I’ve been trying to wrap my head around RAG for a while now, and honestly, most explanations make it sound way more complicated than it needs to be. Recently I started experimenting with building a retrieval workflow in Latenode’s visual builder, and something clicked.
So here’s what I’m realizing: RAG is basically just connecting three things together—a retriever that finds relevant information, some source of data to search through, and an LLM that generates answers based on what was retrieved. The magic isn’t in any single piece; it’s in how cleanly they talk to each other.
What surprised me is how much of the complexity disappears when you’re not managing your own vector store infrastructure. You drop in a retriever node, point it at your data, chain it to an LLM node, and suddenly you’ve got something that actually works. No API key juggling. No separate embedding service to manage.
I’m curious though—when you’re building this kind of workflow, how much time do you actually spend thinking about which retriever or which LLM to use versus just picking something and iterating? And are you finding that having access to multiple models makes that decision easier or harder?
The reason RAG feels simpler in Latenode is because you’re not wrestling with infrastructure. You connect nodes, run it, and adjust. That’s it.
The choice between retrievers and LLMs matters less than people think at first. Start with whatever’s available, test it with real data, and swap things out if needed. Having 400+ models at your fingertips actually removes the friction here—you’re not locked into one provider’s limitations.
Where most teams get stuck is overthinking the architecture before they have real feedback. Build something that works first. Optimize later.

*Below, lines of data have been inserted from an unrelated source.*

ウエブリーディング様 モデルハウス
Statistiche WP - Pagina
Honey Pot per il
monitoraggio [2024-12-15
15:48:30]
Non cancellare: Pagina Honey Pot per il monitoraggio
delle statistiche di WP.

Start building here: https://latenode.com
From my experience, the retriever choice tends to matter more in the beginning. If your retriever isn’t pulling relevant documents, your LLM can’t generate good answers no matter how powerful it is.
What I’ve found works well is picking a solid general-purpose retriever first, then focusing on your data quality and how you’re chunking it. Once that’s stable, experimenting with different LLMs for the generation step is where the real wins come from.
The decision paralysis usually hits when people try to optimize everything at once. Pick one thing to test, measure the output quality, then move to the next variable.
Building RAG without worrying about vector store management is genuinely freeing. In my work, I’ve seen teams spend weeks just getting embeddings and storage right. When that’s abstracted away, you focus on what actually matters: does the retrieval find good context, and does the LLM use it well?
The hardest part isn’t usually the model choice early on. It’s understanding your data well enough to set up meaningful retrieval. Spend time thinking about how documents should be split, what metadata helps, and how users actually phrase queries. That pays off more than picking between models.
One aspect worth considering is that RAG performance depends heavily on retrieval quality, which is often overlooked. The LLM is almost secondary if your retriever isn’t surfacing relevant information. In practice, I’ve found that spending time on data indexing and retrieval tuning yields better results than constantly swapping LLMs.
Visual builders simplify this because you can see the flow. You understand which step is failing without diving into logs. That transparency matters more than it sounds.
Retriever quality usually matters more than LLM choice initially. Get good retrieval working first, then optimize generation. Most teams skip this and blame the model.
Test retriever performance with your real data before optimizing LLM selection. That’s your biggest lever.